FIG. 1 is a circuit diagram of a gate drive circuit showing an embodiment of the present invention. In FIG. 1, the same reference numerals are given to components having the same functions as in the prior art embodiment shown in FIG. 2. Furthermore, the connection relationship between the step-down chopper circuit shown in FIG. 3 and the circuit shown in FIG. 1 is the same as that between FIG. 3 and FIG. 2.

FIG. 1 shows the circuit diagram shown in FIG. 2 except that normal mode choke coils 10 and 11 and a common mode choke coil 12 are provided.

Note that the mark shown on the choke coil 12 indicates the winding polarity between the two windings.

Therefore, the control signal output terminals G and S of the gate drive circuit 9 are connected to the third
It will be connected to the gate terminal G and source terminal S of MOS-FETI 8 in the figure, respectively.
This prevents dielectric voltage or charging current from flowing into the gate drive circuit 9 due to rapid potential fluctuations on the source side of the S-FETI 8 during switching.

〔Effect of the invention〕

According to this invention, by providing both or either one of a normal mode choke coil and a common mode choke coil on the control signal output side of a gate drive circuit for a high-speed switching semiconductor device using a photocoupler or the like as a control input receiving element. , preventing the influence of rapid potential fluctuations of the semiconductor element main circuit from reaching the inside of the gate drive circuit, and easily preventing malfunction of the drive circuit and destruction of the semiconductor element due to abnormal switching caused by the malfunction; Moreover, it is possible to reliably prevent this.

[Brief explanation of the drawing]

FIG. 1 is a circuit diagram showing an embodiment of the present invention, FIG. 2 is a circuit diagram showing an embodiment of the prior art, and FIG. 3 is a step-down chopper circuit combined with the circuit shown in FIG. 1 or 2. Figure, 4th
This figure is an operation waveform diagram of the circuit shown in FIG. 3 when the circuit shown in FIG. 2 is used.

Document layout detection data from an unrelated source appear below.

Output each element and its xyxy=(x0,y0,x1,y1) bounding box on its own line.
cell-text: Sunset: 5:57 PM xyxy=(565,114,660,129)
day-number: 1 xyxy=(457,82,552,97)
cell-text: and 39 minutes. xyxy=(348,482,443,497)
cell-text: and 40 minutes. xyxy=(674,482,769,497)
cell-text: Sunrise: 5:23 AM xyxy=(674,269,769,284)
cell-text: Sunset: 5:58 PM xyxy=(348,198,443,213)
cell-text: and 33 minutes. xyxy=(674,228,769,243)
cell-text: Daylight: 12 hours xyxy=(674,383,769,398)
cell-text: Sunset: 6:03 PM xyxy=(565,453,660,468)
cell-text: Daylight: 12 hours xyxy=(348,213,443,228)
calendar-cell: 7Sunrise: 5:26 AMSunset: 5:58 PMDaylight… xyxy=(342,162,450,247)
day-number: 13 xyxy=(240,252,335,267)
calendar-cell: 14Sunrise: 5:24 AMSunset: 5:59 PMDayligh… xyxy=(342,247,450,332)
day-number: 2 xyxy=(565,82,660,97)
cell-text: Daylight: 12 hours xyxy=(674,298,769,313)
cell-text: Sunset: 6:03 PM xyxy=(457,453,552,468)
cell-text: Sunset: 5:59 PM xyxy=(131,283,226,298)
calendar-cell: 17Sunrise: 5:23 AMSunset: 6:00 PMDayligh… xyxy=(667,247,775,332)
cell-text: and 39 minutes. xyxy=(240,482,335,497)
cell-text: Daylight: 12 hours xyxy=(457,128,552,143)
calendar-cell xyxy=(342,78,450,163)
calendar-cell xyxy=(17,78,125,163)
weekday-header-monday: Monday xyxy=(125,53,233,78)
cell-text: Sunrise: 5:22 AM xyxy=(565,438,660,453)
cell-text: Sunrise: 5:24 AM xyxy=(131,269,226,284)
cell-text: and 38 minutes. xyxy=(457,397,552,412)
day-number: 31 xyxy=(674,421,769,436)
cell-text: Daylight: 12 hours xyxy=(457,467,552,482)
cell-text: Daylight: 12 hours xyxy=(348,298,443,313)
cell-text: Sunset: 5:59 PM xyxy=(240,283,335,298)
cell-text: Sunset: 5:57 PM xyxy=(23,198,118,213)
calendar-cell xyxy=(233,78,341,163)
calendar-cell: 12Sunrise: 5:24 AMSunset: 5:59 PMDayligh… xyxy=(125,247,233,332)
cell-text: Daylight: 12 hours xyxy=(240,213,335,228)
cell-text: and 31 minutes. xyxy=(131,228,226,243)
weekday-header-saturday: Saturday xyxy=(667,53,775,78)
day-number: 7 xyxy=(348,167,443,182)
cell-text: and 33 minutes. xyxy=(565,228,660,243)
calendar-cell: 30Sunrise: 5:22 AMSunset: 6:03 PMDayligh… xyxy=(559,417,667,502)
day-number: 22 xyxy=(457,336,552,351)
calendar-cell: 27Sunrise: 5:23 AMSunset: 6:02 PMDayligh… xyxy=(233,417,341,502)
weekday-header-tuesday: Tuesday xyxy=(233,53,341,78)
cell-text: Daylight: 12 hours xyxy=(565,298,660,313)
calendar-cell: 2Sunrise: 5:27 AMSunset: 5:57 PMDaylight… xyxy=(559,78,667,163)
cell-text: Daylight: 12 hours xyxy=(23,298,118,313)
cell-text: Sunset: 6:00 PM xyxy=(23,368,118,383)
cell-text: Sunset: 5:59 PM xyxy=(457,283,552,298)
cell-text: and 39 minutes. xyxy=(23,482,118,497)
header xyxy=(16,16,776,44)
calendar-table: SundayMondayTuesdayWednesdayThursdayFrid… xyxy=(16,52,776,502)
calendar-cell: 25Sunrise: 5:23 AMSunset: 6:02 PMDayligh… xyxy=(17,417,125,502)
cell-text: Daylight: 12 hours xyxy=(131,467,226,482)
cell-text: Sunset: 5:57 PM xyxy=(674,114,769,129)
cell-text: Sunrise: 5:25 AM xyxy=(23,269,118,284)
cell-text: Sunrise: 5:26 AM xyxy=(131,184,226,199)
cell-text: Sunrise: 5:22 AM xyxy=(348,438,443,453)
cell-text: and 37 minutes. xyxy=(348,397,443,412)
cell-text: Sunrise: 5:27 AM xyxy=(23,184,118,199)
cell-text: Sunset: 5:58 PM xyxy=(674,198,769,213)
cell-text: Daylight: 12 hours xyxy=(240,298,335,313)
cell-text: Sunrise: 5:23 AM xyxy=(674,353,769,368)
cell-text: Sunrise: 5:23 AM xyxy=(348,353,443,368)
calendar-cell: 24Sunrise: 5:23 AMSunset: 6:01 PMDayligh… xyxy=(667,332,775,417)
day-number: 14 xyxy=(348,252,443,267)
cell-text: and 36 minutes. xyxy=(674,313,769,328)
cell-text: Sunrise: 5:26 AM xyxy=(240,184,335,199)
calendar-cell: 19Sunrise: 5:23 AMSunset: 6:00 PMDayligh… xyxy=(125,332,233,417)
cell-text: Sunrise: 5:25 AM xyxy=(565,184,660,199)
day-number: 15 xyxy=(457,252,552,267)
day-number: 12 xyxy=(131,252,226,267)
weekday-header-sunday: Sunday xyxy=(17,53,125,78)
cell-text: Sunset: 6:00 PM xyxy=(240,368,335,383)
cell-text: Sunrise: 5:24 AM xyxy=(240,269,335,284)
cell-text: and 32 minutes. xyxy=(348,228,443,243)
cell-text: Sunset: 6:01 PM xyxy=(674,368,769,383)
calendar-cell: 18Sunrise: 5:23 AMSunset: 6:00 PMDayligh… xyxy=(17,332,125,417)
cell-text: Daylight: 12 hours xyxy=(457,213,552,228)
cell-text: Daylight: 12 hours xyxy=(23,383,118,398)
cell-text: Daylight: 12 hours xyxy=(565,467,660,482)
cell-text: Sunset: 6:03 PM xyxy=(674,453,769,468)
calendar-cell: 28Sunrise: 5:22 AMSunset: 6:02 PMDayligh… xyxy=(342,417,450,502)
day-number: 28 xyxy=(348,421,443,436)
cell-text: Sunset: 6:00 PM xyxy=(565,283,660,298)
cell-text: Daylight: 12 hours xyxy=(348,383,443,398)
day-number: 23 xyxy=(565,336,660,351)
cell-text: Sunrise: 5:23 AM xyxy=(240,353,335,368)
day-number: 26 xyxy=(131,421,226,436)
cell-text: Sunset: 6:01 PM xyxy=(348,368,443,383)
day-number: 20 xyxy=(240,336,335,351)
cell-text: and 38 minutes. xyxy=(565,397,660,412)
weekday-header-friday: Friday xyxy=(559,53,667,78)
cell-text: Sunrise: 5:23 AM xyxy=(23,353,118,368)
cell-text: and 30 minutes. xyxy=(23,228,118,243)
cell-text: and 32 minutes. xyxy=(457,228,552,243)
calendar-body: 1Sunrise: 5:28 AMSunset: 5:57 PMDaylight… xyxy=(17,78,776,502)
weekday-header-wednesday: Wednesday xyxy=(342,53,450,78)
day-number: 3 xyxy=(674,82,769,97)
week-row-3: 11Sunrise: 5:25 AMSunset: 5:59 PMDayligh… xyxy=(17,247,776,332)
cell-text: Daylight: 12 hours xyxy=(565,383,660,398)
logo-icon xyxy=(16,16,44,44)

DESCRIPTION OF SYMBOLS 1... Switch, 2... DC control power supply, 3... Photocoupler, 4-6... Transistor, 7.8... DC control power supply, 9, 9a... Gate drive circuit, 10. 1
1... Normal mode choke coil, 12... Common mode choke coil, 15... DC power supply, 16
... Wiring inductance, 17 ... Snubber diode, 18 ... MOS-FET, 19 ... Reactor, 20 ... Flywheel diode, 21 ... Capacitor, 22 ... Load resistance, R1 ... Rs...Resistance. ψ Ihe~ni sui-/'1-1 fwd Figure 4

Claims (1)

[Claims] 1) In the gate drive circuit for the semiconductor device, which receives a control signal via a photocoupler or the like and outputs a gate signal for ON or OFF operation of the semiconductor device for high-speed switching,
The gate drive circuit is characterized in that both or one of a normal mode choke coil and a common mode choke coil is provided on the output side of the gate drive circuit, and the output gate signal is applied to the semiconductor element via the installed choke coil. Gate drive circuit.